*** DATA SECTION
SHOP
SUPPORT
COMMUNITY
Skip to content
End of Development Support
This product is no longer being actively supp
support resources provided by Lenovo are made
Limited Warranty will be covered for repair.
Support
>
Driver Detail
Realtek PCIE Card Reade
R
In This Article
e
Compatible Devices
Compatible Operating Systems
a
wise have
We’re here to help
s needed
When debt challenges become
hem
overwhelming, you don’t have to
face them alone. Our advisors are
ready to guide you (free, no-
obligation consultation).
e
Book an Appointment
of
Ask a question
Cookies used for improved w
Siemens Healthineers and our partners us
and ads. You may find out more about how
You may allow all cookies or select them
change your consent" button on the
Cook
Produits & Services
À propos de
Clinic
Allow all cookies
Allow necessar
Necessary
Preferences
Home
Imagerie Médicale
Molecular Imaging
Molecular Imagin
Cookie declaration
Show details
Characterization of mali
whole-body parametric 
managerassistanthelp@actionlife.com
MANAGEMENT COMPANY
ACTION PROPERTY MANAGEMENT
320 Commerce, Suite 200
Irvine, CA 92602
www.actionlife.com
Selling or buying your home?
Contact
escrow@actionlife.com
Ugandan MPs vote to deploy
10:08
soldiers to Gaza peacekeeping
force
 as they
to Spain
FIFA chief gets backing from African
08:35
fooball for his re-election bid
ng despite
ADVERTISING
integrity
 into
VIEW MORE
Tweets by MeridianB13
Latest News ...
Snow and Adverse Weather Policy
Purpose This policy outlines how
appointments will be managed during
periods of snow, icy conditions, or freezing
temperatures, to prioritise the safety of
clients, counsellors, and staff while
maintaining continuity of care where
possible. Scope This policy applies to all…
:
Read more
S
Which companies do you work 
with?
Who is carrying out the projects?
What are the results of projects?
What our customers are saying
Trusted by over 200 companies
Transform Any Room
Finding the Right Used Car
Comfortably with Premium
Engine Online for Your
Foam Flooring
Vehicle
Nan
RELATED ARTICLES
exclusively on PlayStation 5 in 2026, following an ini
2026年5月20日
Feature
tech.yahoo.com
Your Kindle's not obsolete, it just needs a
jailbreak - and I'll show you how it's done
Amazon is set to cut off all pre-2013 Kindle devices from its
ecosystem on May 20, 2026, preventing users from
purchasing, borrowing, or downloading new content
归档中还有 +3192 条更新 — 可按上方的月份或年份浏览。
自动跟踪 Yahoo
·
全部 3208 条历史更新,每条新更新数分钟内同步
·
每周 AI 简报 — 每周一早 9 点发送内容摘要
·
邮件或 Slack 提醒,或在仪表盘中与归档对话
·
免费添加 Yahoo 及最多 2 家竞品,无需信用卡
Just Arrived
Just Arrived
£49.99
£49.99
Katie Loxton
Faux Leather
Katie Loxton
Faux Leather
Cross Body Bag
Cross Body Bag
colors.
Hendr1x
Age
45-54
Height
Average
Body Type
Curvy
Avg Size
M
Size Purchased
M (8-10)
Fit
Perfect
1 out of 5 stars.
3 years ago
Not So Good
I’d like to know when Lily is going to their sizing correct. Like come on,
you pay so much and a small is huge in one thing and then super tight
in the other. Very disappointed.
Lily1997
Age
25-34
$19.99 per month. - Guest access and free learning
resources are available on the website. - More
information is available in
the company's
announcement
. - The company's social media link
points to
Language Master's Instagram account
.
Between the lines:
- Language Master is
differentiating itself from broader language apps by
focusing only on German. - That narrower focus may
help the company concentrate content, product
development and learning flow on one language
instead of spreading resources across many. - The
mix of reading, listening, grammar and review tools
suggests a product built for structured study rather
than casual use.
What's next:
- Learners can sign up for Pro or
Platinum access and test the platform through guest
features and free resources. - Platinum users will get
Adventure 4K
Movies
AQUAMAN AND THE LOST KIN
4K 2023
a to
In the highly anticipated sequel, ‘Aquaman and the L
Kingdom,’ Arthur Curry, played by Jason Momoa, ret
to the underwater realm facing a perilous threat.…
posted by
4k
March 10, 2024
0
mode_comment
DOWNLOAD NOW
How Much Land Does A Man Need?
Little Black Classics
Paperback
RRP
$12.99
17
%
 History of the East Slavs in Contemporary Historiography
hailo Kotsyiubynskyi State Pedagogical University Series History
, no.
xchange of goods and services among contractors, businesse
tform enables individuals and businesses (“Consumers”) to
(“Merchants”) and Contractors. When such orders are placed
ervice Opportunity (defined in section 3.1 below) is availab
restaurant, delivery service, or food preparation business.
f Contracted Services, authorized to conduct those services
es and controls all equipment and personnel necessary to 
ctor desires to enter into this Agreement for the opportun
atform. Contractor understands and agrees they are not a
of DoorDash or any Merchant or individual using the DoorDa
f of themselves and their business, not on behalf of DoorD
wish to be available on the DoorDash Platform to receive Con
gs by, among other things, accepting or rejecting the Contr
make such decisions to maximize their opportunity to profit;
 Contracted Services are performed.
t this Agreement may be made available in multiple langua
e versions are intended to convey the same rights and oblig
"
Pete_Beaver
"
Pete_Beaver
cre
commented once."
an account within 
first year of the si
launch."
******
[WHAT YOU ARE ASKED TO DO] Among the entries above, how many lines include the word "Master"? Reply with the number only.

[SOLUTION TO THIS PROBLEM] 2